Weeding out duplicates to better detect side-effects

Research / 25 April 2024

Duplicate reports are a big problem when it comes to signal detection, but with the help of machine learning and new ways of comparing reports, we may more effectively detect them.

(This article is now part of the 'Long Reads' series of our Drug Safety Matters podcast. Listen to the article and a discussion with the author here.)

VigiBase is fast approaching 40 million reports of adverse events following drugs and vaccines, with no indication of slowing down its growth. So far, in 2024, VigiBase has received on average about 50 000 new reports per week. The sheer size of VigiBase makes it an amazing resource for pharmacovigilance; however, a natural consequence of this high rate of reporting is that we can sometimes get more than one report in VigiBase about the same adverse event in the same patient. There are many ways this can happen. Sometimes, there are multiple reporters of the same event or a single patient may report to multiple places. Another is that follow up information can be mistakenly unlinked to the original report.

Duplicate reports pose several problems for pharmacovigilance. A key example arises when doing statistical signal detection, which is when we try to identify the adverse events which are happening more frequently in combination with a drug than we would otherwise expect to see by chance. Imagine we have some adverse event reports for a drug that specify experiencing a headache. Given the background rates on reporting of headache, we would expect 10 of the reports to mention headache by chance. Then imagine that for each of the patients who experienced a headache, VigiBase had received two independent reports of their adverse event. Suddenly, this combination looks like it's happening twice as often as we would expect. This might lead us to investigate the combination as a potential safety signal, wasting valuable time that could be spent investigating other potential signals. Clearly, it would be better to remove duplicate reports from the database before we do our statistical analyses.

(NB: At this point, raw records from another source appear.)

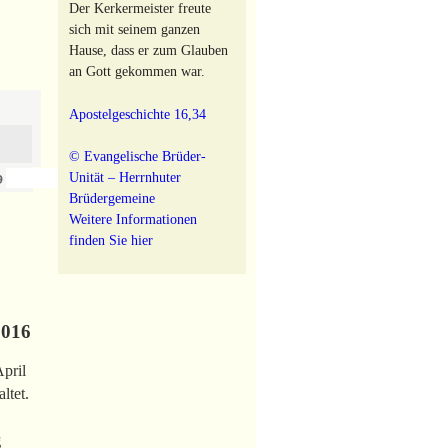
Der Kerkermeister freute
sich mit seinem ganzen
Hause, dass er zum Glauben
an Gott gekommen war.
Apostelgeschichte 16,34
© Evangelische Brüder-
›
»
Unität – Herrnhuter
9
Brüdergemeine
Weitere Informationen
finden Sie hier
016
April
ltet.
g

For VigiBase, this task is impossible to do manually due to the large number of reports it receives daily. So, it becomes necessary to come up with an algorithm to do it for us. This is a more challenging problem than it sounds. Just because two reports are duplicates of one another, doesn't mean that they look identical. Different reports might use different terms to describe the same adverse event, or they might include more or less information about the patient. Conversely, two reports may not contain enough information to reliably decide whether they are duplicate reports or not.

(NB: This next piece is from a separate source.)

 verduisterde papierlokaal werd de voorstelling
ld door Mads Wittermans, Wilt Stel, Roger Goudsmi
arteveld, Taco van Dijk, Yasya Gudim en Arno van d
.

Previous efforts to detect duplicates have focused on probabilities, comparing the likelihood of specific combinations of drugs, reactions, sexes, ages etc. occurring on a given pair of reports based on background reporting rates derived from VigiBase. If it seems too unlikely to have occurred by chance, then we suspect they're duplicates. This approach has been used with success at Uppsala Monitoring Centre (UMC) for several years. However, methods like these can run into problems, especially in databases as large and diverse as VigiBase. One place where previous approaches are known to perform poorly is with reports of adverse events following vaccinations. Consider the vaccine against human papillomavirus (HPV). Most vaccine recipients are going to be girls of around the same age, with many patients being vaccinated on the same day. If you have two HPV vaccine reports, and both report the same sex, age, date of vaccination and adverse event, this may still not be sufficient evidence to suspect them of being duplicates. These challenges have made duplicate identification among vaccine reports unreliable.

Over the past two years, researchers at UMC have been working on a new algorithm for duplicate detection for both drug and vaccine reports. It builds upon the strengths of earlier approaches, but also implements new methods comparing pairs of reports. For example, we use a new way of capturing any date information mentioned on the report, from drug administration periods to the start and end date of the reaction, to the free text narrative. We use this date information to determine whether the timelines described in the reports are compatible. If they are, the reports are more likely to be duplicates, if they aren’t, then they may be separate reports. The method also uses machine learning to understand how to effectively weigh evidence from different parts of the reports to decide whether to suspect a pair as being duplicates. In all our tests, this new approach works as well as or better than previous approaches for both drugs and vaccines.

Effective duplicate detection is just one cog in the machine of pharmacovigilance, but once the new method is in place, pharmacovigilance practitioners worldwide will have a sharper tool to find true safety signals, ultimately improving patient safety.